A third possibility is to represent the channels abstract data types parameterized by a tuple (or a HList) of the arguments and provide methods to send data or convert to a (polyadic) function representation. This would allow introspection easily, but the transformation from a tuple to a polyadic function seems quite hard (although it should be possible given some time/caffeine).

Implementing distributed channels

When sending a channel to a remote side a proxy is registered for the connection which decodes arguments and sends them into the local channel. A reference to the proxy is sent to the other side.

When a reference to a remote channel is received a local proxy channel is created. This channel receives arguments, encodes them and sends them to the remote side. As synchronization only happens at the join-pattern definition sites it is of no concern to the distribution.

Related Work

Most of the ideas come from Join-calculus and the JoCaml-language. JoCaml is based on OCaml and supports mobile code in addition to channels. This is not supported at all in JoinHs. Mobile code is good in a parallel setting with trust, but without trust it needs a sandbox. Much more research would be needed in order to support this in Haskell - and probably using bytecode instead of native compiled code.

A previous attempt of distributed communication in Haskell was "Haskell with Ports" (see "Distributed Programming in Haskell with Ports", by Frank Huch and Ulrich Norbisrath).
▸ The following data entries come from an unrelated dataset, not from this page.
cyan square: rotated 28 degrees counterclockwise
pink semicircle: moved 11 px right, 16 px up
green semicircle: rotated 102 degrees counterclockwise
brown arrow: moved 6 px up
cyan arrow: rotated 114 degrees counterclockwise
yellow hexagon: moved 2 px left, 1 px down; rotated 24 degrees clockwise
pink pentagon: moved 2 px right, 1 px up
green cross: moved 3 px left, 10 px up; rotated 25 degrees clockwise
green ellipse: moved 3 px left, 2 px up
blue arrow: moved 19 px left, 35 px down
It provided ports which allowed their creating process to read and write them - and all other processes to write them. The semantics and in particular synchronization were more ad hoc than in JoinHs. Also channels in Haskell with ports were not polyadic. On the other hand Haskell with Ports is much more mature and currently handles failures better.

Erlang is a pure dynamically typed functional language, offering massive concurrency and distribution. In Erlang processes communicate by sending messages to each other. Addressing is based on process ids. The built-in distribution mechanism is very mature and offers very good integration of nodes. However it is not designed for untrusted peers and does not have the benefits of static typing. However serializing values and sending them on wire between peers has been very easy and alluring...

Future Work

Currently JoinHs uses Show and Read typeclasses for serialization for simplicity. In future it is planned to switch to SerTH to get benefits of a fast binary serialization framework supporting cyclic structures.
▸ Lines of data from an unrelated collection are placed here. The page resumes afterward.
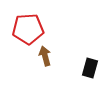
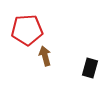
red pentagon: moved 1 px left, 1 px down
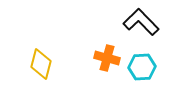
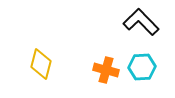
orange cross: moved 1 px left, 12 px down
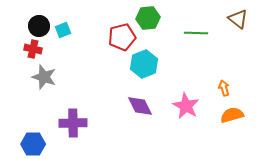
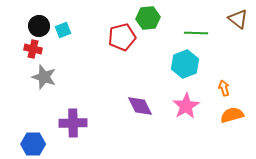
cyan hexagon: moved 41 px right
pink star: rotated 12 degrees clockwise
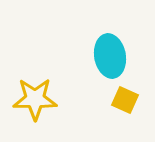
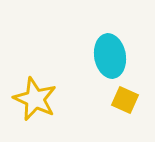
yellow star: rotated 24 degrees clockwise
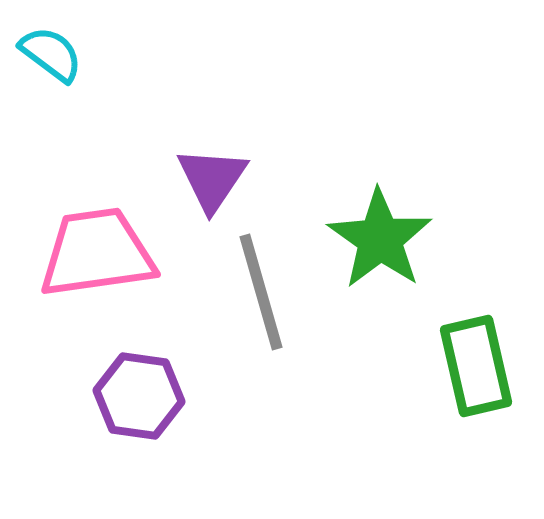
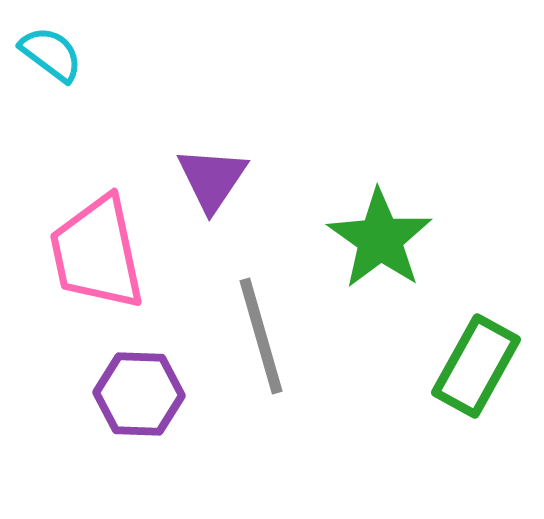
pink trapezoid: rotated 94 degrees counterclockwise
gray line: moved 44 px down
green rectangle: rotated 42 degrees clockwise
purple hexagon: moved 2 px up; rotated 6 degrees counterclockwise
Adding strong encryption to the on-wire representation should not be very hard. The tentative plan is to register keys of nodes in the nameservers together with functions so the clients need only to know the key of the nameserver or trust it.

A better mechanism for handling failures is needed, which will probably be tied to an alternative representation of channels as abstract datatypes.

Garbage collecting channels turns out to be surprisingly easy as at all times one needs only to consider single pairs of peers. It should suffice to add a finalizer to the local proxy handling a remote channel messaging the remote side that the channel has died.